• AIM OF THE EXERCISE
Everything in the entries below should be restated exactly, except for the pictures.
---*---
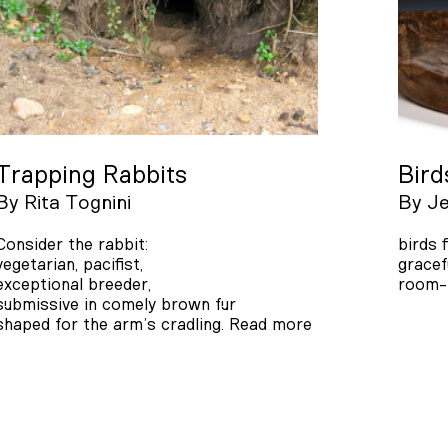
Trapping Rabbits
Bird
By
Rita Tognini
By
Je
Consider the rabbit:
birds 
vegetarian, pacifist,
gracef
exceptional breeder,
room-l
submissive in comely brown fur
shaped for the arm’s cradling.
Read more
---*---
• ANSWER TO THIS PROBLEM
Trapping Rabbits
Bird
By
Rita Tognini
By
Je
Consider the rabbit:
birds 
vegetarian, pacifist,
gracef
exceptional breeder,
room-l
submissive in comely brown fur
shaped for the arm’s cradling.
Read more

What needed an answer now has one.